Información Nutricional

Los siguientes valores son estimaciones aproximadas por porción.

  • Calorías: 480 kcal
  • Proteínas: 36 g
  • Grasas: 32 g
  • Carbohidratos: 10 g
  • Fibra: 3 g

5 claves para que quede perfecto

Para conseguir que este plato principal destaque y tenga ese sabor auténtico de la cocina española, hay pequeños detalles que marcan una gran diferencia. No se trata solo de mezclar ingredientes, sino de tratarlos con mimo.

Primero, el tostado de la almendra es crucial. No uses almendras fritas de bolsa con sal; compra crudas y tuéstalas tú mismo en el aceite del pollo. El sabor es mucho más profundo y fresco. Si te pasas de tostado, sabrá a quemado, y si te quedas corto, la salsa será insípida. Busca ese color dorado «miel».

Segundo, el majado. Aunque la batidora es rápida, el mortero extrae los aceites esenciales del ajo y la almendra de una forma que las cuchillas no consiguen. Si tienes tiempo, hazlo a mano. Esa textura rústica es parte del encanto de los sabores mediterráneos. Si buscas sabores intensos pero diferentes, tal vez te interese probar un pollo curry coco, pero para esta receta, mantengámonos en lo tradicional.

Tercero, la calidad del vino. No uses un vino «para cocinar» que no te beberías en una copa. Un vino blanco seco de mala calidad aportará una acidez agresiva al guiso. Un buen Verdejo o un Albariño sencillo elevarán la categoría de tu salsa.

Cuarto, la paciencia con la cebolla. El sofrito es la cama del guiso. No tengas prisa. Pochar la cebolla lentamente aporta un dulzor natural que equilibra la fuerza del ajo y el vino. Si la quemas o la dejas cruda, el guiso perderá equilibrio.

Y quinto, el reposo. Como todos los guisos tradicionales, este pollo gana con las horas. Si puedes prepararlo la noche anterior, los sabores se habrán amalgamado y la salsa tendrá más cuerpo. Es una de esas recetas agradecidas que te facilitan la vida.


¿Cuándo es ideal disfrutarlo?

El pollo en salsa de almendras y vino blanco es un plato tremendamente versátil, pero tiene su momento estrella.
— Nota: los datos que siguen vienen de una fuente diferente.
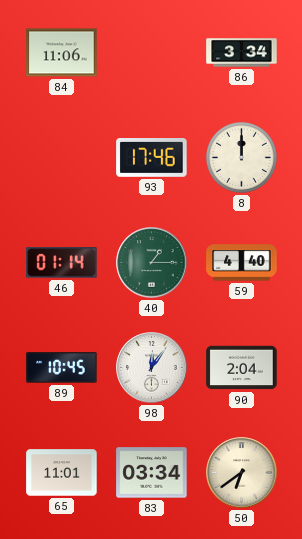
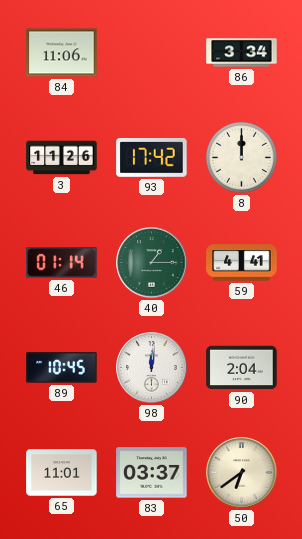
3: none -> 11:26
93: 17:46 -> 17:42
59: 4:40 -> 4:41
98: 12:06 -> 12:01
83: 03:34 -> 03:37
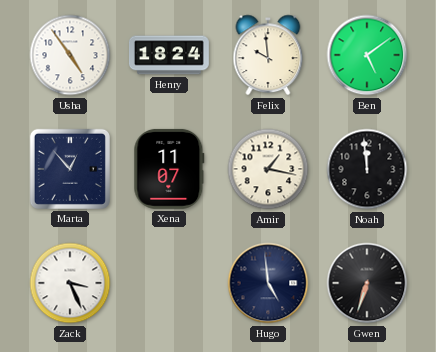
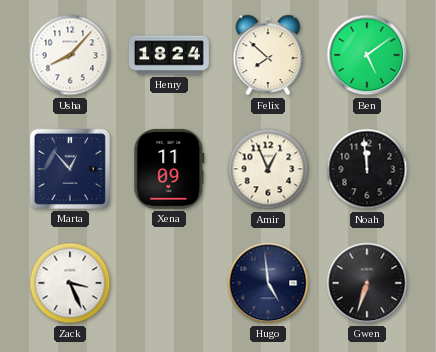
Usha: 4:54 -> 8:07
Felix: 9:59 -> 7:52
Xena: 11:07 -> 11:09
Amir: 1:17 -> 12:56
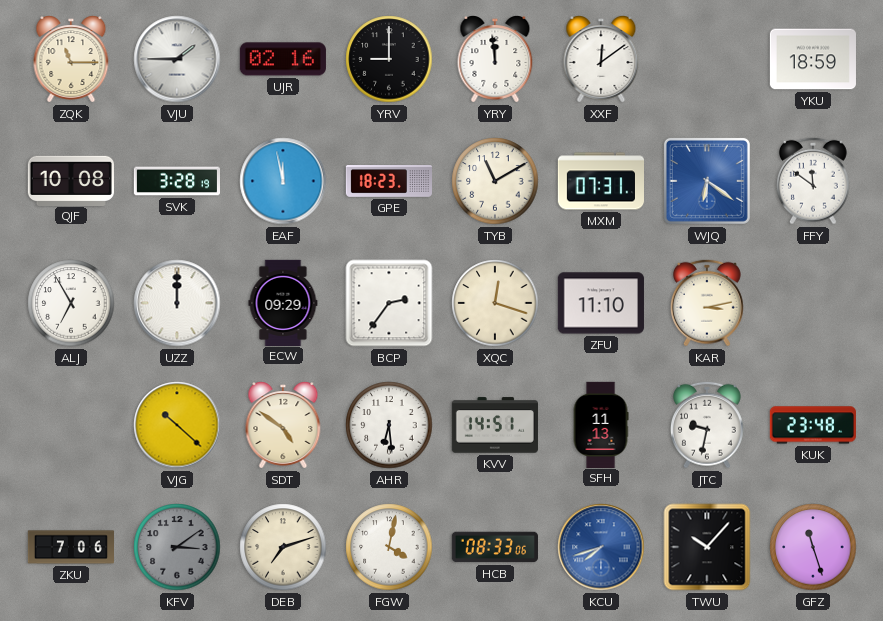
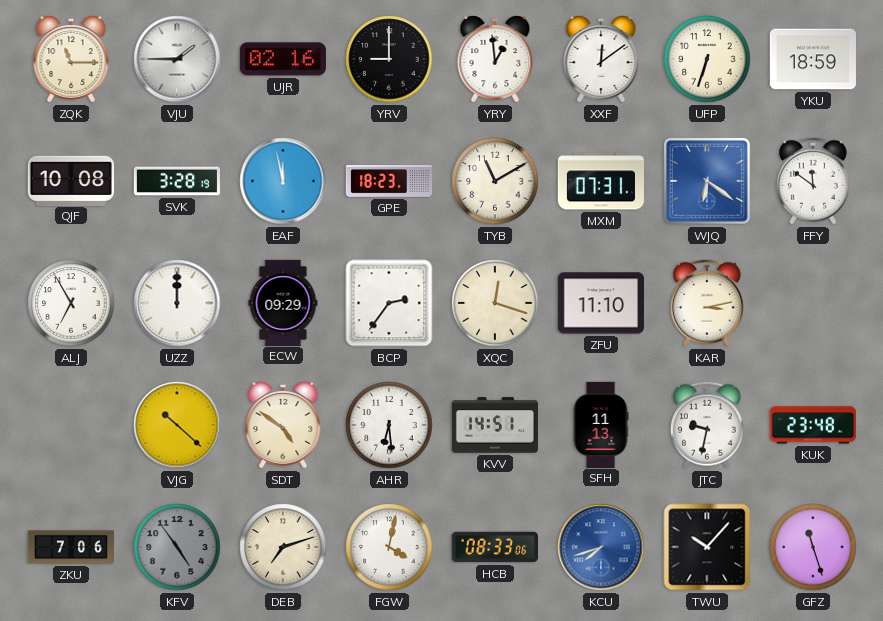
YRY: 11:59 -> 12:59
UFP: none -> 6:33
KFV: 3:09 -> 4:54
Es el almuerzo perfecto para un domingo familiar, cuando tienes tiempo para dejar que la cazuela haga «chup-chup» sin mirar el reloj. Su carácter reconfortante lo hace ideal para los meses de otoño e invierno, cuando el cuerpo pide platos de cuchara y salsas calientes.

Sin embargo, también es una excelente opción si tienes invitados y no quieres estar esclavizada en la cocina hasta el último minuto. Al ser un guiso que mejora con el reposo, puedes tenerlo listo con antelación y simplemente calentar antes de servir. Es más formal que unas fajitas de pollo, pero igual de acogedor. Si buscas algo para una cena de verano más ligera, quizás te convenga más un pollo al limón y romero, pero para una comida contundente, este guiso es el rey.


Tabla comparativa

A veces confundimos recetas o buscamos alternativas según lo que tenemos en la nevera. Aquí te muestro cómo se compara nuestro plato con otros clásicos.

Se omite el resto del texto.